First Author: S.Ganesan INDIA

Co Author(s):    V. khetan   T. Sharma               0   0 0   0 0   0 0   0 0

Abstract Details


To report two cases of intraocular infection presenting with clinical, sonographical and MRI features of advanced Retinoblastoma


Tertiary hospital


Retrospective analysis of case records and review of the histopathology of two patients of intraocular infection presenting as retinoblastoma


Case 1 A 4½-year-old boy presented with leucocoria. Examination revealed circumciliary congestion, corneal odema, neovascularisation of iris, ectropion uveae and retrolental yellowish white reflex with intraocular pressure of 52 mm Hg . Sonography revealed moderate reflective ill defined mass lesion with specks of high reflective clump echoes with total retinal detachment . MRI showed T2 hypointense intraocular mass along detached retinal leaflets. After enucleation, histologic examination revealed caseating granulomatous inflammation . PCR for MTb on paraffin section was positive. Antituberculous treatment was started Case 2 A 4 -year-old boy presented with leucocoria . Examination revealed fibrin, pigments on lens capsule and retolental white reflex with IOP of 40mmhg.
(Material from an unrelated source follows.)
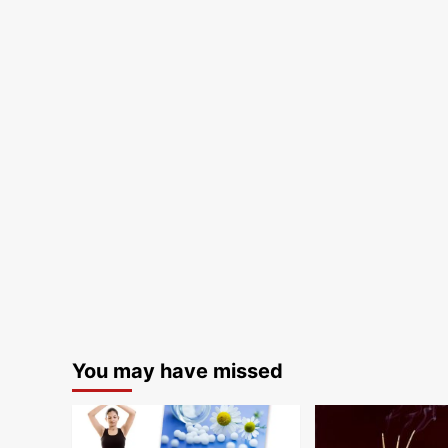
You may have missed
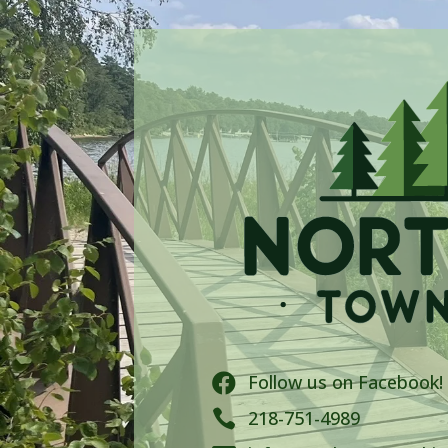
Follow us on Facebook!


218-751-4989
Sonography revealed total retinal detachment with thickened leaflets with plenty of subretinal echoes. MRI showed irregular T2 hypointense intraocular lesion displaying intermediate signal in T1W1 with restricted diffusion measuring 13.3mm X 9.6mm. Histologic examination after enucleation was suggestive of severe intraocular inflammation. Systemic evaluation was normal


Diagnostic differentiation of advanced stages of Retinoblastoma from other masquerader’s is a never ending challenge for ophthalmologists and radiologists. Intraocular infection can present like advanced retinoblastoma. Retinoblastoma being an invasive disease and a privileged tumor one has to resort to end stage procedures like enucleation and histopathology to clinch the diagnosis. Need for diagnostic differentiation to permit maximum ocular salvage and to minimize mortality is crucial.